Even was prominent in the area and when the County Court was organized, April 1871, he was appointed Sheriff and is recognized as “the Father of Summers County.”  As sheriff, it was his responsibility to collect the taxes but he failed to collect the levy for the school building fund and the teacher's fund, an amount in the thousands. In 1880 the Board of Education sued him for the uncollected money and the suit broke him financially.  The movement, spearheaded by the C&O and Huntington, to incorporate the former Isaac Ballengee tract into a municipality required selecting a name.  Many people wanted to name the town after Even Hinton.  He was approached by these people, his granddaughter Gladys Hinton Clay said.  But because of the suit, his embarrassment and the anger it created, he declined the offer and suggested they name the town after his father.  Judge Miller in his History of Summers County, 1908, pg. 241, says “Hinton was named for Evan Hinton….”  Miller calls Evan “the famous Evan Hinton,” and certainly looked on him favorably.  Perhaps a document will be found someday that will definitely reveal how Hinton got its name.

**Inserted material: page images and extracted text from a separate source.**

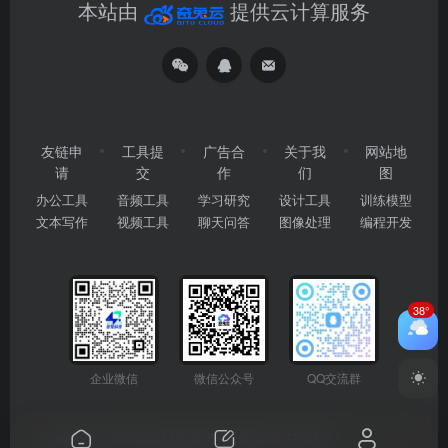
本站由
提供云计算服务
友链申
工具提
广告合
关于我
网站地
请
交
作
们
图
办公工具
音频工具
学习研究
设计工具
训练模型
文本写作
视频工具
聊天问答
图像处理
编程开发
38°
企业微信
微信公众号
QQ交流群
Copyright © 2026
2345AI导航
粤ICP备2024177666号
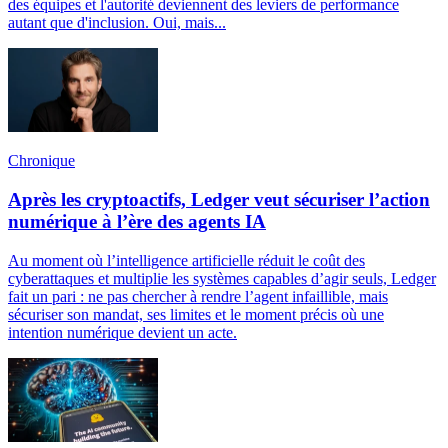
des équipes et l'autorité deviennent des leviers de performance
autant que d'inclusion. Oui, mais...
Chronique
Après les cryptoactifs, Ledger veut sécuriser l’action
numérique à l’ère des agents IA
Au moment où l’intelligence artificielle réduit le coût des
cyberattaques et multiplie les systèmes capables d’agir seuls, Ledger
fait un pari : ne pas chercher à rendre l’agent infaillible, mais
sécuriser son mandat, ses limites et le moment précis où une
intention numérique devient un acte.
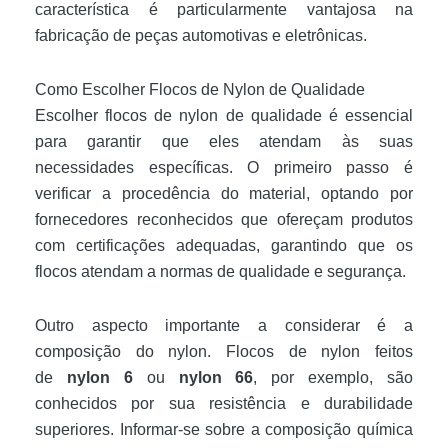
característica é particularmente vantajosa na
fabricação de peças automotivas e eletrônicas.
Como Escolher Flocos de Nylon de Qualidade
Escolher flocos de nylon de qualidade é essencial
para garantir que eles atendam às suas
necessidades específicas. O primeiro passo é
verificar a procedência do material, optando por
fornecedores reconhecidos que ofereçam produtos
com certificações adequadas, garantindo que os
flocos atendam a normas de qualidade e segurança.
Outro aspecto importante a considerar é a
composição do nylon. Flocos de nylon feitos
de
nylon 6
ou
nylon 66
, por exemplo, são
conhecidos por sua resistência e durabilidade
superiores. Informar-se sobre a composição química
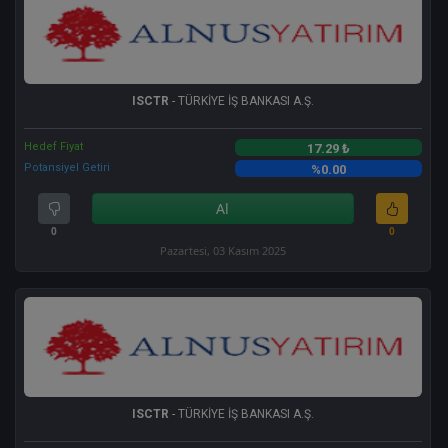
ISCTR
- TÜRKİYE İŞ BANKASI A.Ş.
Hedef Fiyat
17.29 ₺
Potansiyel Getiri
%0.00
Al
0
0
Pazartesi, 03 Kasım 2025
ISCTR
- TÜRKİYE İŞ BANKASI A.Ş.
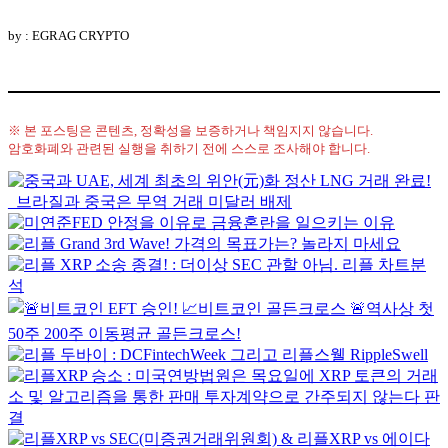
by : EGRAG CRYPTO
※ 본 포스팅은 콘텐츠, 정확성을 보증하거나 책임지지 않습니다.
암호화폐와 관련된 실행을 취하기 전에 스스로 조사해야 합니다.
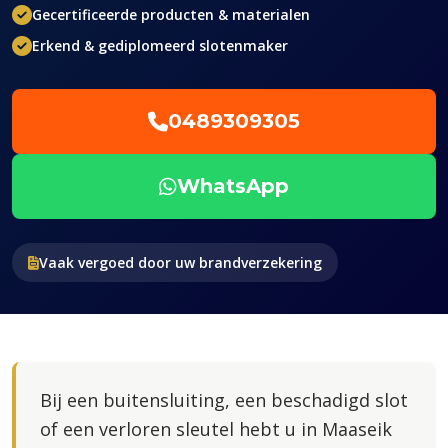
Gecertificeerde producten & materialen
Erkend & gediplomeerd slotenmaker
0489309305
WhatsApp
Vaak vergoed door uw brandverzekering
Bij een buitensluiting, een beschadigd slot
of een verloren sleutel hebt u in Maaseik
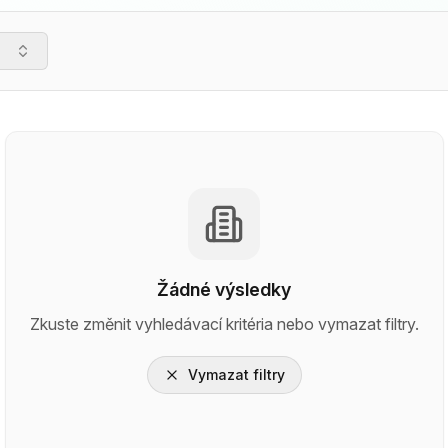
Žádné výsledky
Zkuste změnit vyhledávací kritéria nebo vymazat filtry.
Vymazat filtry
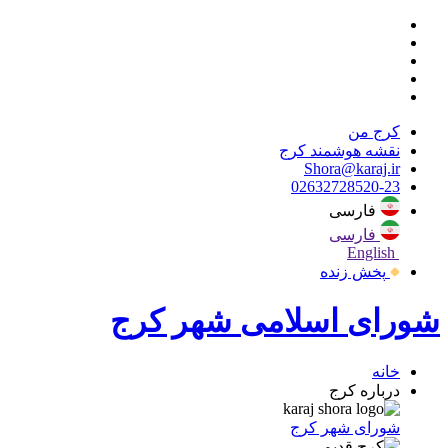
کرج من
نقشه هوشمند کرج
Shora@karaj.ir
02632728520-23
فارسی
فارسی
English
پخش زنده
شورای اسلامی شهر کرج
خانه
درباره کرج
شورای شهر کرج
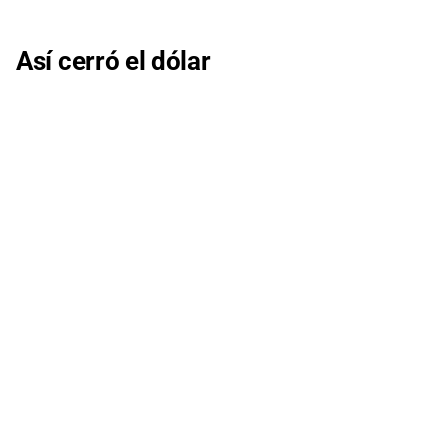
Así cerró el dólar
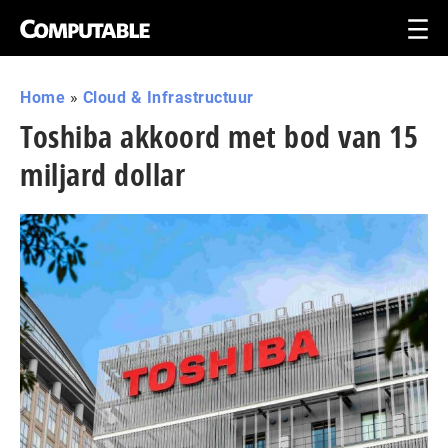
Home
»
Cloud & Infrastructuur
Toshiba akkoord met bod van 15
miljard dollar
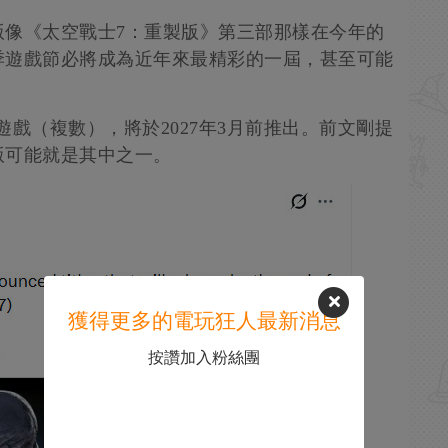
版像《太空戰士7：重製版》第三部那樣在今年的
季遊戲節必將成為近年來最精彩的一屆，甚至可能
個遊戲（複數），將於2027年3月前推出。前文剛提
版可能就是其中之一。
獲得更多的電玩狂人最新消息
按讚加入粉絲團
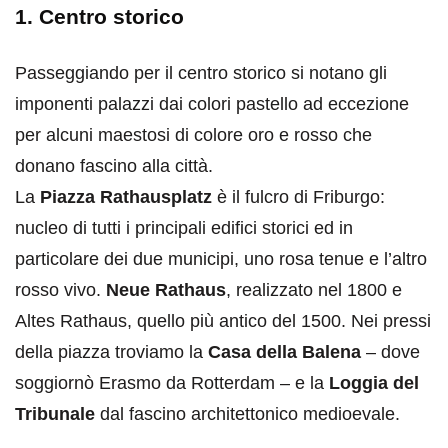
1. Centro storico
Passeggiando per il centro storico si notano gli
imponenti palazzi dai colori pastello ad eccezione
per alcuni maestosi di colore oro e rosso che
donano fascino alla città.
La
Piazza Rathausplatz
è il fulcro di Friburgo:
nucleo di tutti i principali edifici storici ed in
particolare dei due municipi, uno rosa tenue e l’altro
rosso vivo.
Neue Rathaus
, realizzato nel 1800 e
Altes Rathaus, quello più antico del 1500. Nei pressi
della piazza troviamo la
Casa della Balena
– dove
soggiornò Erasmo da Rotterdam – e la
Loggia del
Tribunale
dal fascino architettonico medioevale.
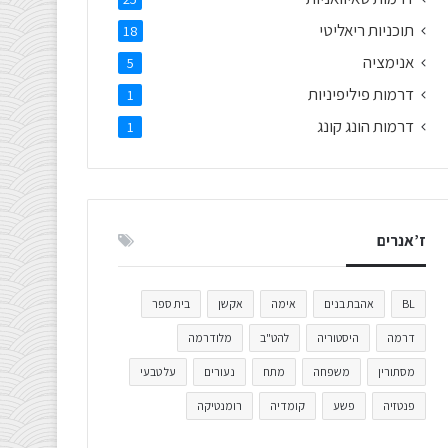
תוכניות ריאליטי
18
אנימציה
5
דרמות פיליפיניות
1
דרמות הונג קונג
1
ז’אנרים
BL
אהבת בנים
אימה
אקשן
בית ספר
דרמה
היסטוריה
להט"ב
מלודרמה
מסתורין
משפחה
מתח
נעורים
על טבעי
פנטזיה
פשע
קומדיה
רומנטיקה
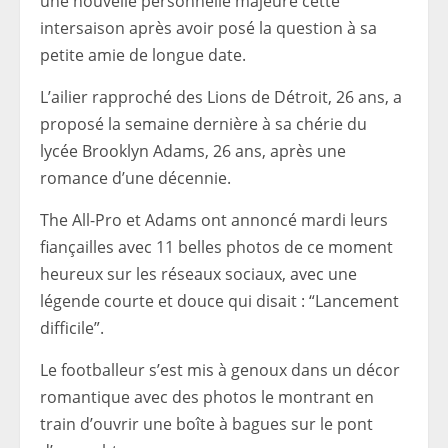
une nouvelle personnelle majeure cette
intersaison après avoir posé la question à sa
petite amie de longue date.
L’ailier rapproché des Lions de Détroit, 26 ans, a
proposé la semaine dernière à sa chérie du
lycée Brooklyn Adams, 26 ans, après une
romance d’une décennie.
The All-Pro et Adams ont annoncé mardi leurs
fiançailles avec 11 belles photos de ce moment
heureux sur les réseaux sociaux, avec une
légende courte et douce qui disait : “Lancement
difficile”.
Le footballeur s’est mis à genoux dans un décor
romantique avec des photos le montrant en
train d’ouvrir une boîte à bagues sur le pont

Even before Hinton’s incorporation, Huntington was busy making Hinton one of the railroad’s mainline division terminals where crews were made up.  It also made this the logical home for families of these crews working both directions on the railroad.  Machine shops were constructed and this furnished employment for many skilled workmen.  When a dispute erupted over the location of the courthouse, Huntington settled matters by having the C&O donate three acres for county purposes.  The offer was accepted and the courthouse was erected in 1875.

A building boom occurred between 1895 and 1907 which demonstrates the early prosperity of Hinton and its citizens.  Many of the buildings still stand in the National Hinton Historic District.  Among them:  The Hinton Marble Works on Front Street, 1895; the buildings on 3rd. Avenue below Temple Street, 1895; The Tomkies Building on upper 3rd. Avenue, 1895; St. Patrick’s Church on the corner of 2nd. Avenue and Temple Street, 1898; Episcopal Church, on the corner of 3rd. Ave. and Temple Street but later moved to the corner of 5th Ave. and Temple, 1898; the Citizens Bank, Laing, Humphries & Co., and Elks Hall, all side by side on upper 2nd. Ave., 1906-’07; the Big Four Building on the corner of 3rd. Ave. and Temple Street, 1907; Hotel McCreery at the corner of 2nd. Avenue and Ballengee Street, 1907.  It was during this period in 1892 that the C&O completed construction of the roundhouse with 17 engine stalls and a car repair shop that would hold 40 cars.  The roundhouse employed 370 men and the car shop 170.  These railroaders were building homes that today reflects the eclecticism of the Victorian era and the individual tastes of the original homeowners.

In 1907 the population of Hinton was about 6,000 and by 1925 Hinton and Avis together had grown to over 8,800.  On January 19, 1927, Hinton and Avis, along with the community of Foss (Bellepoint), an area of approximately five square miles, were consolidated and incorporated as the City of Hinton by the West Virginia state legislature.  By 1929 the city could boast of having eighteen miles of paved and improved streets and twenty-one miles of first-class sidewalks, that 70 percent of the working people in Hinton owned their homes, that the city had three national banks, two inter-city bus lines, two hospitals, ten wholesale firms, and seventy-five retail stores.

The coal fields kept the trains rolling and the economy of Hinton stable into the years following World War II, but the railroad was phasing out coal-fired locomotives and converting to diesel.  The trend toward private auto and airliners also marked a sharp decline in passenger service.  Hinton was entering the years of change.

The Bluestone Dam was completed in 1949 and along came the Bluestone Public Hunting and Fishing Area and Bluestone State Park.  This brought a resurgence into the Hinton economy and the focus turned to tourism as the railroad industry here faded into history.